Each line below containing the word "Bariatric" needs to be shown.

-- -- --

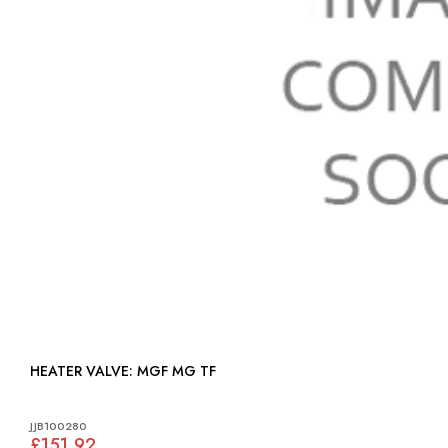
HEATER VALVE: MGF MG TF
JJB100280
£151.92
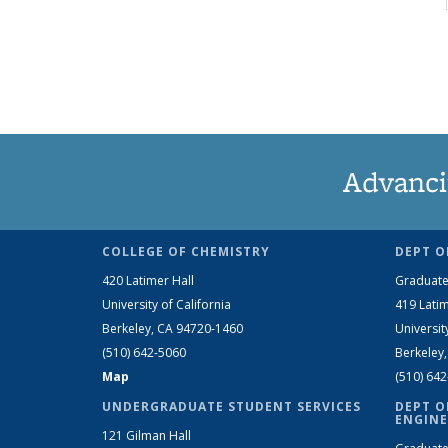
Advanci
COLLEGE OF CHEMISTRY
DEPT O
420 Latimer Hall
Graduate
University of California
419 Latim
Berkeley, CA 94720-1460
Universit
(510) 642-5060
Berkeley
Map
(510) 64
UNDERGRADUATE STUDENT SERVICES
DEPT O
ENGINE
121 Gilman Hall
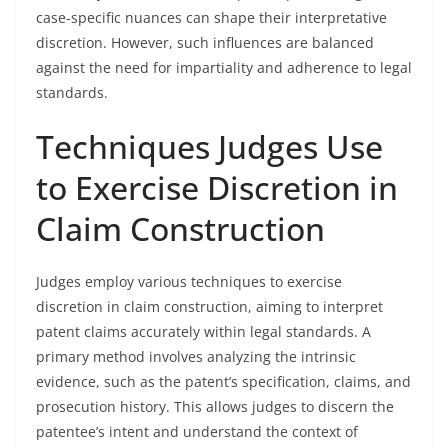
case-specific nuances can shape their interpretative
discretion. However, such influences are balanced
against the need for impartiality and adherence to legal
standards.
Techniques Judges Use
to Exercise Discretion in
Claim Construction
Judges employ various techniques to exercise
discretion in claim construction, aiming to interpret
patent claims accurately within legal standards. A
primary method involves analyzing the intrinsic
evidence, such as the patent’s specification, claims, and
prosecution history. This allows judges to discern the
patentee’s intent and understand the context of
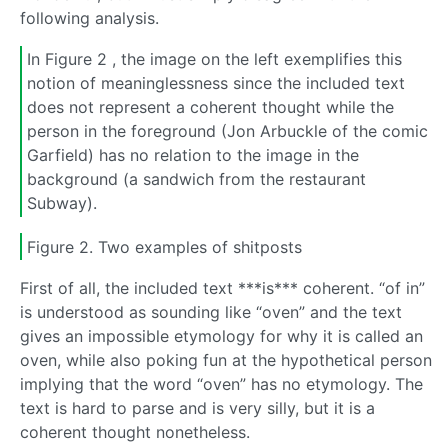
following analysis.
In Figure 2 , the image on the left exemplifies this
notion of meaninglessness since the included text
does not represent a coherent thought while the
person in the foreground (Jon Arbuckle of the comic
Garfield) has no relation to the image in the
background (a sandwich from the restaurant
Subway).
Figure 2. Two examples of shitposts
First of all, the included text ***is*** coherent. “of in”
is understood as sounding like “oven” and the text
gives an impossible etymology for why it is called an
oven, while also poking fun at the hypothetical person
implying that the word “oven” has no etymology. The
text is hard to parse and is very silly, but it is a
coherent thought nonetheless.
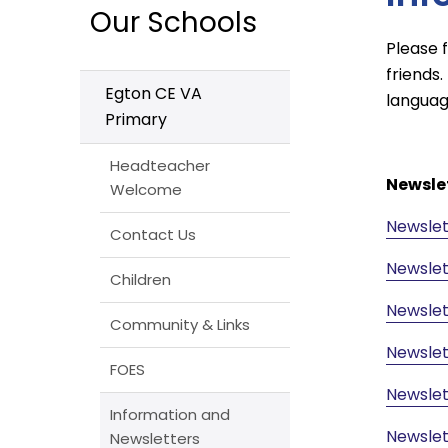
Our Schools
Please 
friends.
Egton CE VA
languag
Primary
Headteacher
Newsle
Welcome
Newslet
Contact Us
Newslet
Children
Newslet
Community & Links
Newslet
FOES
Newslet
Information and
Newslet
Newsletters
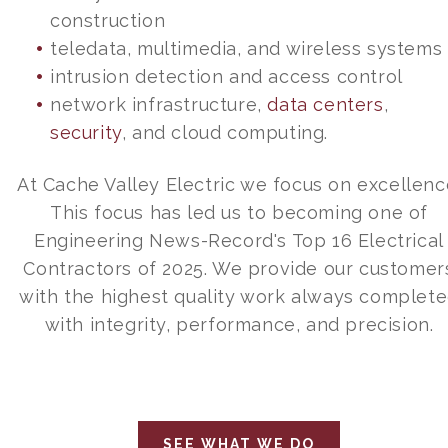
construction
teledata, multimedia, and wireless systems
intrusion detection and access control
network infrastructure,
data centers
,
security
, and cloud computing.
At Cache Valley Electric we focus on excellenc
This focus has led us to becoming one of
Engineering News-Record's Top 16 Electrical
Contractors of 2025. We provide our customer
with the highest quality work always complet
with integrity, performance, and precision.
SEE WHAT WE DO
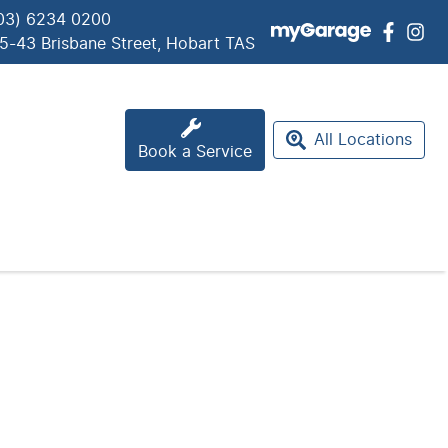
03) 6234 0200
5-43 Brisbane Street, Hobart TAS
All Locations
Book a Service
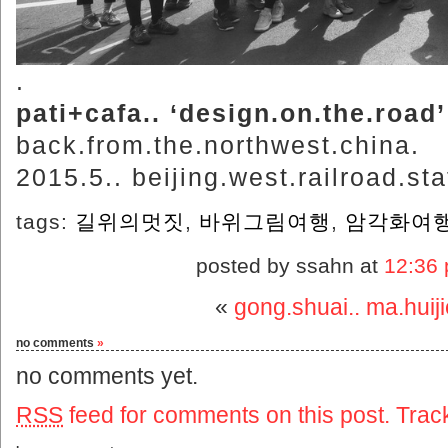
.
pati+cafa.. ‘design.on.the.road’
back.from.the.northwest.china.
2015.5.. beijing.west.railroad.sta
tags:
길위의멋짓
,
바위그림여행
,
암각화여
posted by ssahn at
12:36
«
gong.shuai.. ma.huij
no comments
»
no comments yet.
RSS
feed for comments on this post.
Trac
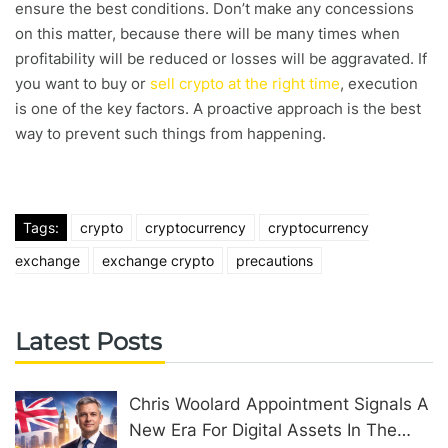
ensure the best conditions. Don’t make any concessions
on this matter, because there will be many times when
profitability will be reduced or losses will be aggravated. If
you want to buy or
sell crypto at the right time
, execution
is one of the key factors. A proactive approach is the best
way to prevent such things from happening.
Tags:
crypto
cryptocurrency
cryptocurrency
exchange
exchange crypto
precautions
Latest Posts
Chris Woolard Appointment Signals A
New Era For Digital Assets In The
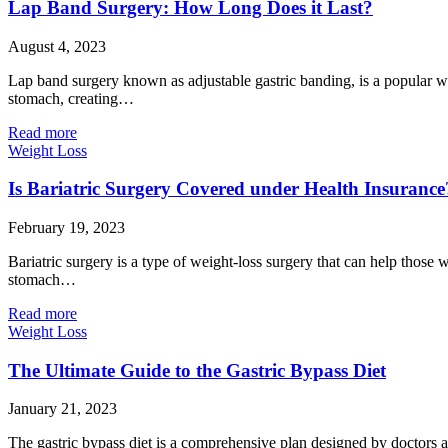
Lap Band Surgery: How Long Does it Last?
August 4, 2023
Lap band surgery known as adjustable gastric banding, is a popular wei
stomach, creating…
Read more
Weight Loss
Is Bariatric Surgery Covered under Health Insurance
February 19, 2023
Bariatric surgery is a type of weight-loss surgery that can help those 
stomach…
Read more
Weight Loss
The Ultimate Guide to the Gastric Bypass Diet
January 21, 2023
The gastric bypass diet is a comprehensive plan designed by doctors a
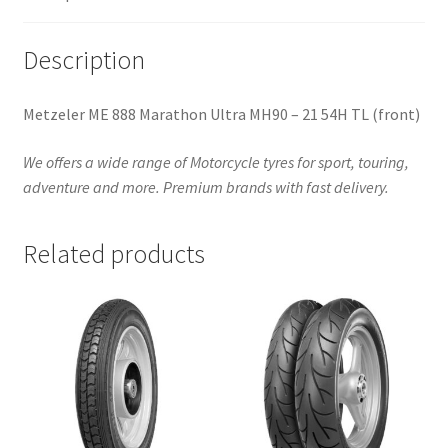
quantity
Description
Metzeler ME 888 Marathon Ultra MH90 – 21 54H TL (front)
We offers a wide range of Motorcycle tyres for sport, touring,
adventure and more. Premium brands with fast delivery.
Related products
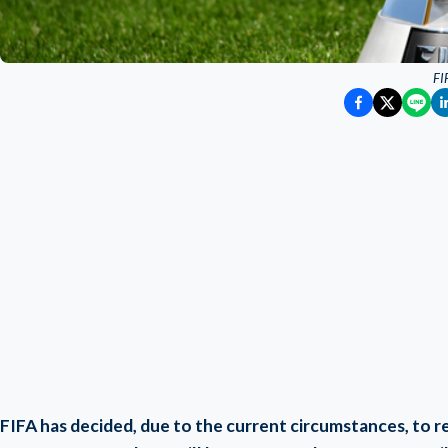
FI
FIFA has decided, due to the current circumstances, to 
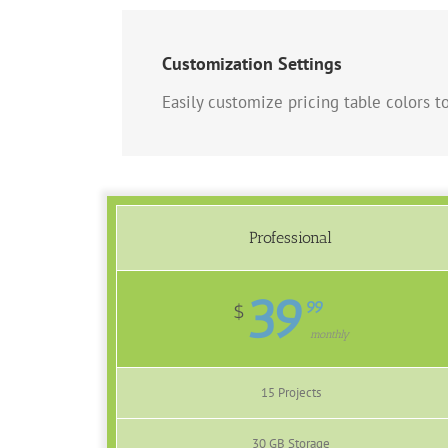
Customization Settings
Easily customize pricing table colors to
Professional
39
99
$
monthly
15 Projects
30 GB Storage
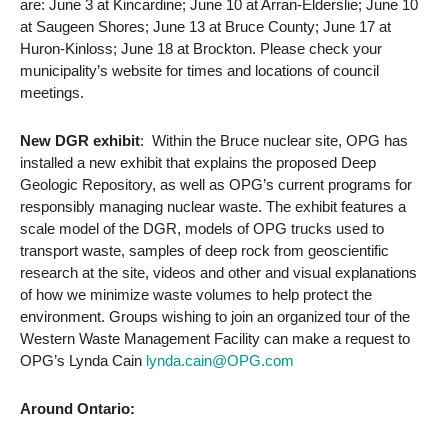
are: June 3 at Kincardine; June 10 at Arran-Elderslie; June 10
at Saugeen Shores; June 13 at Bruce County; June 17 at
Huron-Kinloss; June 18 at Brockton. Please check your
municipality’s website for times and locations of council
meetings.
New DGR exhibit
: Within the Bruce nuclear site, OPG has
installed a new exhibit that explains the proposed Deep
Geologic Repository, as well as OPG’s current programs for
responsibly managing nuclear waste. The exhibit features a
scale model of the DGR, models of OPG trucks used to
transport waste, samples of deep rock from geoscientific
research at the site, videos and other and visual explanations
of how we minimize waste volumes to help protect the
environment. Groups wishing to join an organized tour of the
Western Waste Management Facility can make a request to
OPG’s Lynda Cain
lynda.cain@OPG.com
Around Ontario:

-- -- --

» **Task result**:
Is Bariatric Surgery Covered under Health Insurance
Bariatric surgery is a type of weight-loss surgery that can help those 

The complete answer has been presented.